With infection <= 6 weeks as reference the adjusted odds ratios for NVP resistance during late or very late transmission (population or clonal level) were: OR 0.75 (95%CI 0.21-2.69), p=0.658 and OR 0.11 (95%CI 0.02-0.48, p=0.004 for late and very late transmission respectively.

Following this presentation Dr Jeff Stringer remarked that according to his “back of an envelope calculation” of 1000 HIV exposed babies 21 may be HIV-negative but 53 may have NVP resistance and asked whether this was “too high a price to pay.”

And a poster authored by Jessica Church and coworkers evaluated resistance in the Ugandan infants. [4]

In this study, samples were available from 49/69 (71%) infants with HIV infection by 6 weeks of age (24 in the single-dose NVP arm; 25 in the SWEN arm).
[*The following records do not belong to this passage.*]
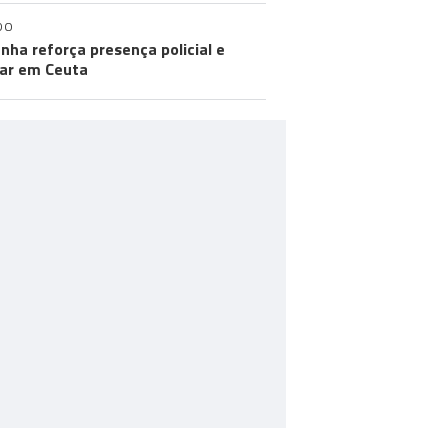
DO
nha reforça presença policial e
tar em Ceuta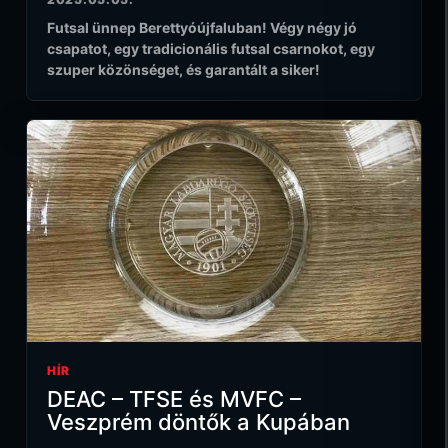
Futsal ünnep Berettyóújfaluban! Végy négy jó
csapatot, egy tradicionális futsal csarnokot, egy
szuper közönséget, és garantált a siker!
HÍR
DEAC – TFSE és MVFC –
Veszprém döntők a Kupában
Maternal CD4 cell count, infant viral load, and HIV subtypes were similar in the both arms.

At six weeks NVP resistance was detected using the ViroSeq assay in a greater number of infants in the SWEN arm compared to the SD NVP arm (21/25 84% vs 12/24,50%, p=0.01).  A higher percentage of infants in the SWEN arm also had at least one NVP resistance mutation detected using the more sensitive LigAmp assay (19/25,79% vs 7/24, 35%, p=0.004).
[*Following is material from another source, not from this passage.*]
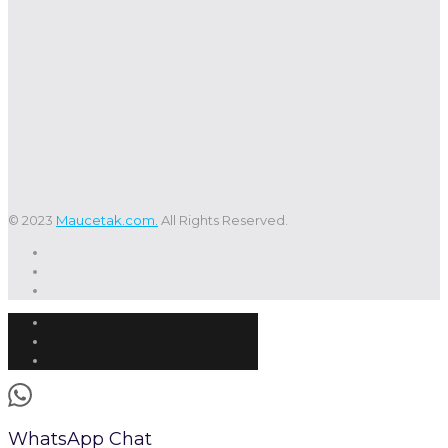
© 2023
Maucetak.com.
All Rights Reserved.
WhatsApp Chat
In the SWEN arm, NVP resistance was not associated with the number of NVP doses received or the HIV status at birth. Among infants with resistance detected at 6 weeks, only 1 of 6 infants in the single-dose NVP arm had NVP resistance detected by ViroSeq at 6 months. All 7 infants in the SWEN arm still had detectable NVP resistance at 6 months.

Phenotypic resistance results were available for 42/49 (85.7%) of infants evaluated at 6 weeks. There was a higher percentage of infants with phenotypic resistance in the SWEN arm than in the single-dose NVP arm (19/22, 86.3% vs 9 /20, 45%, p=0.005).

The Indian and Ugandan analyses were consistent in showing SWEN infants were more likely to have NVP resistance than those who received only single-dose NVP.


Isn’’t this all getting rather over evolved?


Unless otherwise stated, all references are from the Programme and Abstracts from 15 Conference on Retroviruses and Opportunisitc Infections, 2-6 February 2008, Boston, USA.

  1. Taha T, Thigpen M, Kumwenda N et al. Extended infant post-exposure prophylaxis with antiretroviral drugs significantly reduces postnatal HIV transmission: The PEPI-Malawi Study. Oral abstract 42LB.
  2. Sastry J and The Six Week Extended Dose Nevirapine (SWEN) Study Team. Extended-dose nevirapine to 6 weeks of age for infants in Ethiopia, India, and Uganda: A randomised trial for prevention of HIV transmission through breastfeeding. Oral abstract 43.
  3. Moorthy A, Gupta A, Sastry J et al. Timing of infection is critical for nevirapine resistance outcomes among breastfed subtype C HIV-1-infected infants exposed to extended vs single-dose nevirapine prophylaxis: The India SWEN Study. Oral abstract 44.
  4. Church J, Omer S, Guay L et al. Analysis of NVP resistance in Ugandan infants who were HIV-infected despite receiving single-dose nevirapine vs single-dose NVP plus up to 6 weeks of daily NVP to prevent HIV vertical transmission. Poster abstract 635b.